We are sad to announce that Dr. Siegfried M. Pueschel, the pioneering developmental pediatrician and friend to many in our community, passed away last night. He was battling prostate cancer. 


In the 1970s, while at Children's Hospital Boston, Dr. Pueschel became the Director of the first comprehensive Down syndrome Program in the country, where he worked alongside another giant, the late Dr. Allen Crocker. He also served as a lecturer on pediatrics at Harvard Medical School. In 1975, Dr. Pueschel went on to direct the Child Development Center at Rhode Island Hospital in Providence. In all, he authored or co-authored 15 books and 250 scientific articles.
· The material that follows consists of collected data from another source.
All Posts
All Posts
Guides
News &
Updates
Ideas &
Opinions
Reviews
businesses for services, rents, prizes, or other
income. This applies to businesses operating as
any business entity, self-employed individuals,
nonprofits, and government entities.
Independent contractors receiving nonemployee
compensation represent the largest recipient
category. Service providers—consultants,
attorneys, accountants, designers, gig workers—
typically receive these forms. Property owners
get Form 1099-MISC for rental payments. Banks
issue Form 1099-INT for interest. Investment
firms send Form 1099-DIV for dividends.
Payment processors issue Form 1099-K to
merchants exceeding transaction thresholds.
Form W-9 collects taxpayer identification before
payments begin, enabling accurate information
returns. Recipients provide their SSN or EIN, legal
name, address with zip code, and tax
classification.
Dr. Pueschel and a friend at the 2013 NDSC Conference in Denver
Dr. Pueschel's career was shaped in large part by one particular personal event. In 1965, his wife gave birth to a son, Christian, who had Down syndrome (Dr. Pueschel made the diagnosis himself). 
"After the initial traumatic experience, our sadness and concerns were soon transformed into joy and true happiness," Dr. Pueschel said in speech during the 1999 NDSC Annual Awards Banquet in Pittsburgh. "His smiles and his pleasant personality conquered our hearts, and thus we started to celebrate Chris' life."  (Read more from that speech below). 
In the late 1960s, having completed his medical residency at Montreal Children's Hospital in Quebec, Dr. Pueschel was asked to come to the U.S. to work on disability policy at the Harvard School of Government. When his application was rejected because of his son's disability, Dr. Pueschel recruited the support of the late Sen. Ted Kennedy. 


Filmmaker Melanie Perkins McLaughlin interviewed Dr. Pueschel about the incident for an upcoming documentary. Not only did Dr. Pueschel and Sen. Kennedy fight to override that particular injustice, McLaughlin said, but when he arrived in the U.S. "one of the first things Sig did was to work with Ted Kennedy to change the law and allow people with disabilities to emigrate to America."  
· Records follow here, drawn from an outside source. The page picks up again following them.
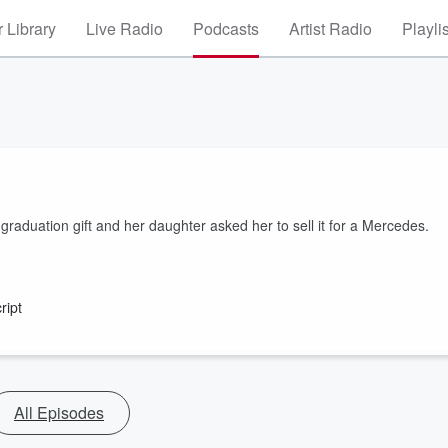
 Library
Live Radio
Podcasts
Artist Radio
Playli
raduation gift and her daughter asked her to sell it for a Mercedes.
ript
All Episodes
On August 9, 1998, at the age of 33, Chris died. He had lived "a fulfilled and prolific life," Dr. Pueschel said. A few hours after Chris' passing, in what he called "the most arduous and painful task in my life," Dr. Pueschel stood in front of an audience at the NDSC's Annual Convention to present a plenary session.  


Dr. Pueschel climbing the Alps in 2002

Dr. Pueschel was renowned for his work ethic and his deep connection with people with disabilities and their families. He was also an avid adventurer. Ken Bell, a TV sports director in Rhode Island traveled with Dr. Pueschel to Mexico on a mission trip.
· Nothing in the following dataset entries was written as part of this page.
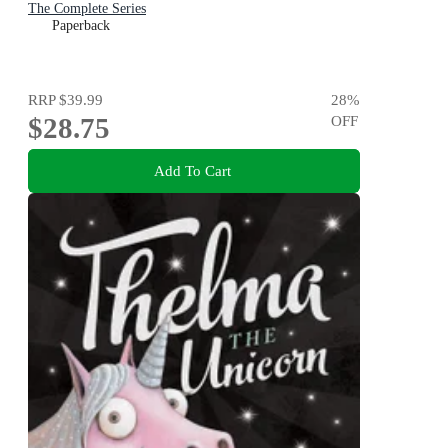
The Complete Series
Paperback
RRP
$39.99
28
%
$28.75
OFF
Add To Cart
"He set up a clinic and he saw hundreds of people," Bell told the East Greenwich Patch. "He wouldn't eat. He didn't want to take a break. He loves people and he has such a connection with people with Down syndrome."


As the Down syndrome movement looks to the future, we hope you will join us in remembering Dr. Pueschel, a founding father who paved the way for where we are today. He will be missed!


Funeral services are scheduled for Saturday September 7 at 11:00 am at Christ Church in East Greenwich, R.I.


Please check our Facebook page for the latest updates and to continue the conversation about Dr. Pueschel's life and legacy. We encourage you to post photos and memories to our Wall. 

Words of Wisdom 

"I learned from Chris and from other individuals with Down syndrome that there is a goodness, kindheartedness, humanity, and magic in our children that must be protected and never be betrayed.


My friends, we must preserve this humanity and these human values in a world whose forces and pressures tell us to always believe in technological solutions. I believe that there is a need to return to the fundamentals of existence, the pursuit of truth, the reverence of life, and the unselfish concern for human dignity. 


Reverence of life and an appreciation of the significance of each individual human being, including our children with Down syndrome, must be the cornerstone of any enduring society."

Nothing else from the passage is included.